Certamente il vivere quotidianamente questa realtà così difficile e a volte drammatica, sottopone questa famiglia a prove e difficoltà non indifferenti, sia di carattere psicologico, che economico e di vita pratica.

Le modalità  del vissuto e le conseguenze che ne hanno i singoli componenti: genitori, altri figli e  familiari, dipendono da molti fattori:

•    le caratteristiche psicologiche di ognuno dei coniugi e degli altri familiari;

•    le dinamiche relazionali tra loro, con gli altri figli e con i parenti;

•    le possibilità economiche;

•    le caratteristiche del tessuto sociale;

•    la presenza di una rete di operatori e servizi efficienti ed efficaci.

Non è infatti uguale il modo in cui viene affrontato un evento stressante: vi sono caratteristiche di personalità che possono portare l’individuo a viverlo con serenità, coraggio e determinazione oppure a struggersi dal dolore fino a fuggire con disperazione da esso, ignorandolo o facendo finta che non sia mai successo.

Ciò dipende in parte dall’ottimismo o dal pessimismo di base, che ognuno di noi si porta dentro, ma soprattutto dipende dal substrato culturale in cui siamo stati educati: substrato emarginante o accogliente rispetto alla malattia e alla diversità.

É inoltre determinante l’esistenza o non di problemi personali di tipo nevrotico, e quindi la presenza di conflitti interiori non risolti che possono portare ad ansie eccessive, a paure o a modi incongrui nelle modalità di approccio al problema.

Il dialogo esistente nella vita familiare, la presenza di un amore profondo, l’aiuto e l’assistenza reciproca, un rispettoso e caldo rapporto tra i vari membri della rete affettiva, fanno da presupposto positivo all’accoglienza e alla gestione positiva del bambino disabile.

Al contrario la scarsità di dialogo, il distacco o la conflittualità coniugale, la mancanza di una rete familiare efficace renderanno difficili e più problematiche l’accoglienza e la gestione.

In questi casi sono frequenti  le accuse reciproche: “É colpa tua, non sei stata attenta; hai fatto delle cose che non dovevi fare.” E viceversa : “Non hai fatto ciò che dovevi fare…Hai una tara ereditaria di cui dovevi tenere conto, sei un incosciente!”

Le accuse possono essere rivolte dai genitori a se stessi: ”É colpa nostra dovevamo comportarci in altro modo e non l’abbiamo fatto… Non dovevamo avere questo figlio data la nostra età e invece l’abbiamo voluto.” E così via.

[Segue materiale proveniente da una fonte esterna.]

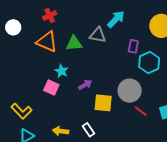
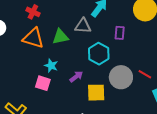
red cross: (50, 16) -> (33, 12), turned -32
cyan hexagon: (149, 63) -> (99, 54), moved
red line: (141, 111) -> (145, 74), moved

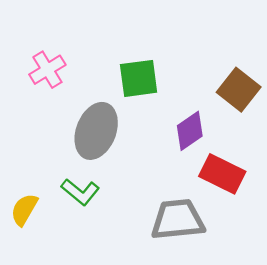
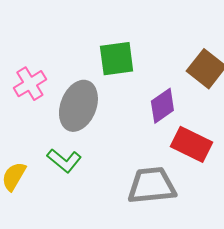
pink cross: (47, 70) -> (30, 84), moved

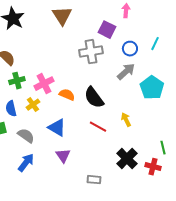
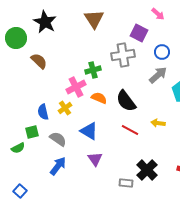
pink arrow: (126, 11) -> (158, 14), turned 128
green cross: (17, 81) -> (93, 70), moved
yellow arrow: (126, 120) -> (158, 123), turned -56
black cross: (127, 159) -> (147, 170), moved

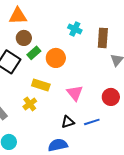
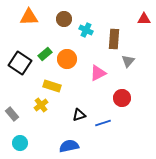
brown circle: (24, 38) -> (64, 19), moved
pink triangle: (75, 93) -> (98, 73), moved, turned 42
black triangle: (68, 122) -> (79, 115), moved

Sono frequenti, inoltre, le riflessioni e le accuse agli altri o al destino, del tipo: “É qualcosa che meritavamo... Qualcuno voleva il nostro male… Qualcuno era invidioso di quello che abbiamo, della felicità della nostra famiglia.”

O alla divinità: “Dio ci ha voluto punire... Ci vuole mettere alla prova... Ci ha abbandonato.”

In questi casi sono facili le depressioni e le ansie individuali, l’accentuarsi dei dissapori coniugali, con conseguente talora abbandono da parte di uno dei due, della famiglia e quindi del problema.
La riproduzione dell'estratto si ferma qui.